:: Raw data

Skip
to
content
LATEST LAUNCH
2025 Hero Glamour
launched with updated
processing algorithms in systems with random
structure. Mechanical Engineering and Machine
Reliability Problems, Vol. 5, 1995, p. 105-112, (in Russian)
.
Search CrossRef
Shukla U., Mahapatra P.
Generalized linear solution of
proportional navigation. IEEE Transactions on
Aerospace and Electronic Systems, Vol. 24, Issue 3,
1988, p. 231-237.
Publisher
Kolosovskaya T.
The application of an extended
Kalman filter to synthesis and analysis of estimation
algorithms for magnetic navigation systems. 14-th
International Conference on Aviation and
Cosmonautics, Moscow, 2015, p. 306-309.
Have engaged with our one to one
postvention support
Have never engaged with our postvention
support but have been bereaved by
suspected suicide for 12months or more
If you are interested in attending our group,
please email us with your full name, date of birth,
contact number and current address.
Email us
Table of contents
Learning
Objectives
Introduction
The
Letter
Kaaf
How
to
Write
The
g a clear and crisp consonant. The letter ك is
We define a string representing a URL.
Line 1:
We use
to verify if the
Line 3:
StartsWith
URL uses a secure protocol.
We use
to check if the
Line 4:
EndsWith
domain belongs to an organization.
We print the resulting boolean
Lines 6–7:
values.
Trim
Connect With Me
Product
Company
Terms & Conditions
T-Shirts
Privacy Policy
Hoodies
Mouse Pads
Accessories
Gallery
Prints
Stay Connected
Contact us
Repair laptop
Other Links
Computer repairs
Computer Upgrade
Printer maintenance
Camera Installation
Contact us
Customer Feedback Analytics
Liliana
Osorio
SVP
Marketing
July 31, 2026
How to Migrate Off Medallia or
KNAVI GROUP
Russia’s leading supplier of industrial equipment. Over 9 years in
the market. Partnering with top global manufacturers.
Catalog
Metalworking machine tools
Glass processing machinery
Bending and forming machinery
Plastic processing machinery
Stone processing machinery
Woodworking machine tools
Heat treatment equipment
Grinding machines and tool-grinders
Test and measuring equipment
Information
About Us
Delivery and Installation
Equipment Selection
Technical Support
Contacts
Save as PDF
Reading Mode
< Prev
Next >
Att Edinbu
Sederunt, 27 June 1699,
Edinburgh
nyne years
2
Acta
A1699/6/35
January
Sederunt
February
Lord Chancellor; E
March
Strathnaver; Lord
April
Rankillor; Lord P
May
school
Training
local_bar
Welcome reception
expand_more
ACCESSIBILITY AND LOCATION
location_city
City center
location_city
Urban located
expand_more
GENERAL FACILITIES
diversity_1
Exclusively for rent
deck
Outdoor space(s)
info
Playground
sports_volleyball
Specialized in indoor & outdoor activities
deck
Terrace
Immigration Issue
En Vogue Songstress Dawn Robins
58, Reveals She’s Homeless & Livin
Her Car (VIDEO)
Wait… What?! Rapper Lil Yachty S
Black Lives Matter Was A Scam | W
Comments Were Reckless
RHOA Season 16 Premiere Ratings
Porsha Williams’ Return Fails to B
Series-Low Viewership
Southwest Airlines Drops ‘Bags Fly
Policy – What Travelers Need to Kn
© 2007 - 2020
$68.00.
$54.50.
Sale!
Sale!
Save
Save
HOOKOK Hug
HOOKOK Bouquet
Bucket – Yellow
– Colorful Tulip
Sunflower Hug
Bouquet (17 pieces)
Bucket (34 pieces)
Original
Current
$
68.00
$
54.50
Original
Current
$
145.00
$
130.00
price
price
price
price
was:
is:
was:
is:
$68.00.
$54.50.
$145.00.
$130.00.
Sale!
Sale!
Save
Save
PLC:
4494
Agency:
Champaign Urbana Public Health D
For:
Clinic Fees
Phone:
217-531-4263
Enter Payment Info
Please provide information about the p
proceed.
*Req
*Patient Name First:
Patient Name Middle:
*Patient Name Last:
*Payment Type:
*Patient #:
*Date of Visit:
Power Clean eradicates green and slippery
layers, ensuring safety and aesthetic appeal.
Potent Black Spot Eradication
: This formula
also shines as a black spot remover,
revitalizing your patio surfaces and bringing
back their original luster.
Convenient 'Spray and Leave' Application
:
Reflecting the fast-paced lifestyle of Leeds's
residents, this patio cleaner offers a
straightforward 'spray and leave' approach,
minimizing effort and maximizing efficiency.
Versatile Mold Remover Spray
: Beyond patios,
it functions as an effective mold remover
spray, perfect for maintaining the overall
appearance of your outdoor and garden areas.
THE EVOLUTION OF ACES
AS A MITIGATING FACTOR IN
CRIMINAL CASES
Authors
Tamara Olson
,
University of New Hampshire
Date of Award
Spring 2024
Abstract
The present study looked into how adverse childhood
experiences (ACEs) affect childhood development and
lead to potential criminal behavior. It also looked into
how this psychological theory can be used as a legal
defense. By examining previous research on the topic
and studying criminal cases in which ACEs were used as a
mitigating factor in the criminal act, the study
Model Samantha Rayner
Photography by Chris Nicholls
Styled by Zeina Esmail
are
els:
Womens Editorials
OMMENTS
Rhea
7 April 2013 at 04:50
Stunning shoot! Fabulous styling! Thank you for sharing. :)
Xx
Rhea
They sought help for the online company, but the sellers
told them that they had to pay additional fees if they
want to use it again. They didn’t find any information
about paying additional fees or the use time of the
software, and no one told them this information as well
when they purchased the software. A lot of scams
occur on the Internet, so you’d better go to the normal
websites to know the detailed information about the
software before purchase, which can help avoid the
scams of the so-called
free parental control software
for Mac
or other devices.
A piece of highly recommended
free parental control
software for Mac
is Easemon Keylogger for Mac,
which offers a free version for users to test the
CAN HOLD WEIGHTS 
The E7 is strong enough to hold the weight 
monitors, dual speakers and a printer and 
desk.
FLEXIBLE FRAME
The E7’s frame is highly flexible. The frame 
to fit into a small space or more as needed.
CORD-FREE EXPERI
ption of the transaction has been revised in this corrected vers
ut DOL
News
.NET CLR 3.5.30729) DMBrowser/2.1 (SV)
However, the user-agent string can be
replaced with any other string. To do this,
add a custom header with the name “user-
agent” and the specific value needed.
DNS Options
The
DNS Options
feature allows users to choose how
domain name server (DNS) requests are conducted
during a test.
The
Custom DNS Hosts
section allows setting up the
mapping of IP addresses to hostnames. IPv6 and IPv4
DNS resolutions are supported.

::::

Show, from the listing above, each line that contains the word "machinery".

Glass processing machinery
Bending and forming machinery
Plastic processing machinery
Stone processing machinery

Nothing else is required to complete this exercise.